The ISM’s headline measure for the service sector stayed above a reading of 50.0 for a 93rd consecutive month. The NMI surged by 4.5 points during September to a seasonally adjusted 59.8. All four index components improved from their August readings: supplier deliveries (up 7.5 points to 58.0), new orders (up 5.9 points to 63.0), business activity/production (up 3.8 points to 61.3), and employment (up 6/10ths of a point to 56.8).

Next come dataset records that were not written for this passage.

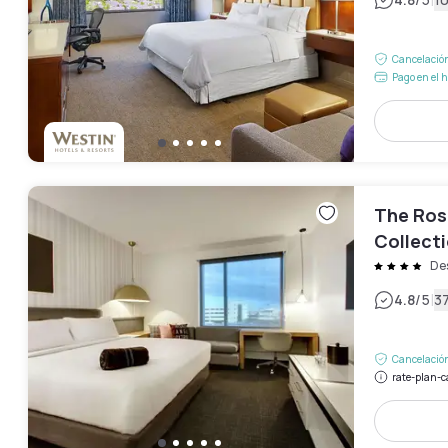
|
Cancelación
Pago en el h
The Ros
Collecti
Des
|
4.8
/5
3
Cancelación
rate-plan-c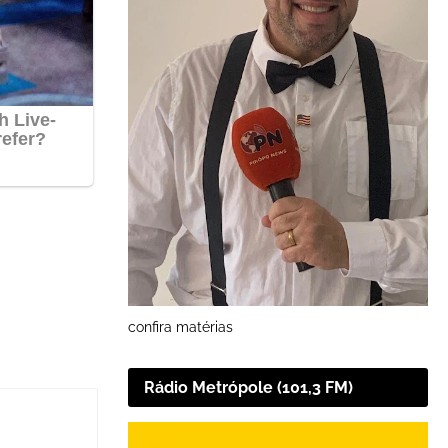
confira matérias
Rádio Metrópole (101,3 FM)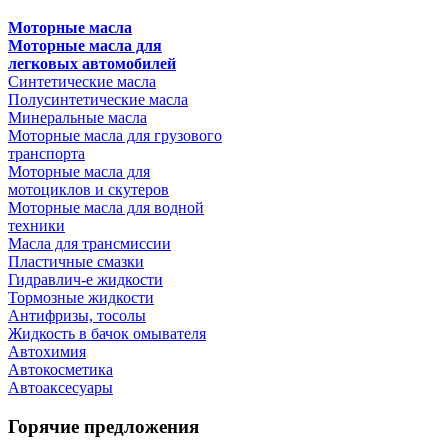
Моторные масла
Моторные масла для
легковых автомобилей
Синтетические масла
Полусинтетические масла
Минеральные масла
Моторные масла для грузового
транспорта
Моторные масла для
мотоциклов и скутеров
Моторные масла для водной
техники
Масла для трансмиссии
Пластичные смазки
Гидравлич-е жидкости
Тормозные жидкости
Антифризы, тосолы
Жидкость в бачок омывателя
Автохимия
Автокосметика
Автоаксесуары
Горячие предложения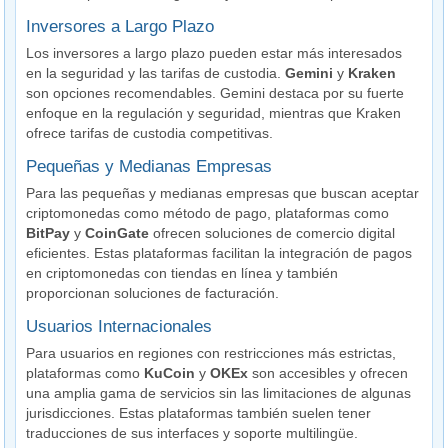
Inversores a Largo Plazo
Los inversores a largo plazo pueden estar más interesados
en la seguridad y las tarifas de custodia.
Gemini
y
Kraken
son opciones recomendables. Gemini destaca por su fuerte
enfoque en la regulación y seguridad, mientras que Kraken
ofrece tarifas de custodia competitivas.
Pequeñas y Medianas Empresas
Para las pequeñas y medianas empresas que buscan aceptar
criptomonedas como método de pago, plataformas como
BitPay
y
CoinGate
ofrecen soluciones de comercio digital
eficientes. Estas plataformas facilitan la integración de pagos
en criptomonedas con tiendas en línea y también
proporcionan soluciones de facturación.
Usuarios Internacionales
Para usuarios en regiones con restricciones más estrictas,
plataformas como
KuCoin
y
OKEx
son accesibles y ofrecen
una amplia gama de servicios sin las limitaciones de algunas
jurisdicciones. Estas plataformas también suelen tener
traducciones de sus interfaces y soporte multilingüe.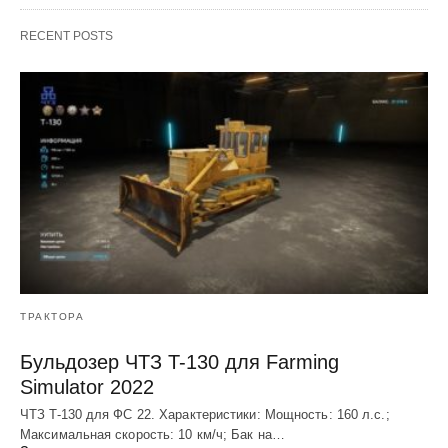
RECENT POSTS
ТРАКТОРА
Бульдозер ЧТЗ T-130 для Farming
Simulator 2022
ЧТЗ T-130 для ФС 22. Характеристики: Мощноcть: 160 л.c.;
Макcимальная cкороcть: 10 км/ч; Бак на…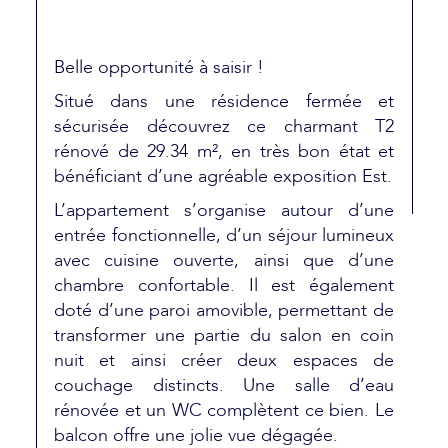
Belle opportunité à saisir !
Situé dans une résidence fermée et
sécurisée découvrez ce charmant T2
rénové de 29.34 m², en très bon état et
bénéficiant d’une agréable exposition Est.
L’appartement s’organise autour d’une
entrée fonctionnelle, d’un séjour lumineux
avec cuisine ouverte, ainsi que d’une
chambre confortable. Il est également
doté d’une paroi amovible, permettant de
transformer une partie du salon en coin
nuit et ainsi créer deux espaces de
couchage distincts. Une salle d’eau
rénovée et un WC complètent ce bien. Le
balcon offre une jolie vue dégagée.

Fifteen of 18 tracked nonmanufacturing segments of the economy expanded during September, led by retail trade, management/support services of companies, and information. The press release reported that survey respondents’ comments “indicate a good outlook for business conditions” even with “the impact on the supply chain from the recent hurricanes.”

#4Factory orders grew in August. The Census Bureau reports that new orders for manufactured goods grew 1.2 percent during the month to a seasonally adjusted $471.7 billion. As noted here last week, orders for civilian aircraft rebounded from July’s huge drop with a 44.8 percent surge. This led to a 5.1 percent overall gain in transportation goods (new orders for automobiles increased 0.7 percent). Net of transportation goods, new orders grew 0.4 percent during the month. Durable goods orders jumped 2.0 percent during August while those for nondurable gained 0.4 percent. Civilian, non-aircraft capital goods orders—a proxy for business investment—increased 1.1 percent during the month. Shipments grew for the eighth time in nine months with a 1.2 percent bump to $471.7 billion. Net of transportation goods, shipments gained 0.6 percent. Unfilled orders edged up by less than 0.1 percent to $1.133 trillion while inventories expanded for the ninth time in ten months with a 0.4 percent increase.

#5Construction spending grew in August. Per the Census Bureau, the value of construction put into place increased 0.5 percent during the month to a seasonally adjusted annualized rate (SAAR) of $1.218 trillion. This was 2.5 percent above the annualized rate of construction spending from a year earlier. Private sector construction spending grew 0.4 percent during August to a SAAR of $954.8 billion (+4.7 percent vs. August 2016). Private sector residential construction gained 0.4 percent, with gains of 0.3 percent and 0.9 percent for new-single and multi-family homes, respectively. Private sector nonresidential spending rose 0.5 percent, with increases across most categories of construction (manufacturing and communication being the exceptions). Public sector construction spending jumped 0.7 percent during the month to a SAAR of $263.5 billion, which was nevertheless 5.1 percent below its year-ago spending pace. 

Other U.S. economic data released over the past week:
Jobless Claims (week ending September 30, 2017, First-Time Claims, seasonally adjusted): 260,000 (-12,000 vs. previous week; +13,000 vs. the same week a year earlier). 4-week moving average: 268,250 (+6.2% vs. the same week a year earlier).
Vehicle Sales (September 2017, Light Vehicle Retail Sales, seasonally adjusted annualized rate): 18.57 million units (+15.1% vs. August 2017, +4.8% vs. September 2016).
Wholesale Inventories (August 2017, Merchant Wholesale Inventories, seasonally adjusted): $608.1 billion (+0.9% vs. July 2017, +4.5% vs. August 2016).
Consumer Credit (August 2017, Outstanding Non-Real Estate Backed Consumer Loans, seasonally adjusted): $3.766 trillion (+$13.1 billion vs. July 2017; +5.5% vs. August 2016).

The opinions expressed here are not necessarily those of Kevin’s current and previous employers. No endorsements are implied.